Correta, porque a Lei 9.504/97 autoriza o uso da residência oficial pelo candidato à reeleição para reuniões da própria campanha, sem caráter de ato público, nos termos do art. 73, VI, b.
- B)é vedada, e ele estará sujeito, entre outras sanções, à multa.
Errada, porque nessa hipótese a conduta é expressamente permitida pela lei, então não há infração nem multa.
- C)é vedada, e ele ficará sujeito à cassação do registro da candidatura, mas poderá terminar o mandato atual.
Errada, porque não há vedação nem sanção de cassação do registro quando se trata da exceção legal prevista para a residência oficial.
- D)é vedada, e ele ficará sujeito à multa e cassação do registro da candidatura e do atual mandato.
Errada, porque a hipótese não configura ilícito eleitoral, logo não há multa, cassação do registro nem cassação de mandato.
- E)acarretará as sanções previstas na Lei, se a reunião ocorreu até três meses antes do pleito eleitoral.
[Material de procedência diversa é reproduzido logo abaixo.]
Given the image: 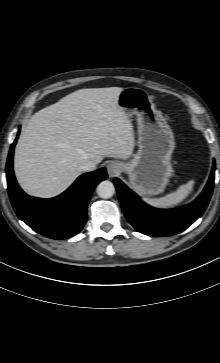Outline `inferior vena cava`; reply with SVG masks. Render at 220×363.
<instances>
[{"label": "inferior vena cava", "mask_w": 220, "mask_h": 363, "mask_svg": "<svg viewBox=\"0 0 220 363\" xmlns=\"http://www.w3.org/2000/svg\"><path fill=\"white\" fill-rule=\"evenodd\" d=\"M95 168H96V163L93 161H88L83 166H81V169L86 172L93 171L95 170Z\"/></svg>", "instance_id": "602c4592"}]
</instances>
Errada, porque a permissão legal não depende de a reunião ocorrer até três meses antes do pleito; o critério é ser reunião da própria campanha, na residência oficial, sem caráter de ato público.
Gabarito: A
A Lei 9.504/97 proíbe que o agente público use bens públicos para favorecer campanha, porque a disputa eleitoral precisa começar no mesmo ponto de partida, sem o prefeito jogar em casa e ainda com a bola na mão. Em regra, usar bem imóvel da administração em benefício de candidatura é conduta vedada, mas a própria lei traz uma exceção importante para o candidato à reeleição. No caso do prefeito candidato à reeleição, a residência oficial pode ser usada para contatos, encontros e reuniões ligados à própria campanha, desde que não haja caráter de ato público. É exatamente o que diz o art. 73, VI, b, da Lei nº 9.504/97. Ou seja, se a reunião foi na residência oficial, para tratar da própria campanha, e sem tom de comício, solenidade ou evento público, não há ilícito eleitoral nessa conduta. Por isso, a alternativa correta é a que afirma que a conduta é permitida. A lógica é simples: a lei não fecha totalmente a porta da residência oficial para quem busca a reeleição, mas impede que esse espaço vire palanque público disfarçado.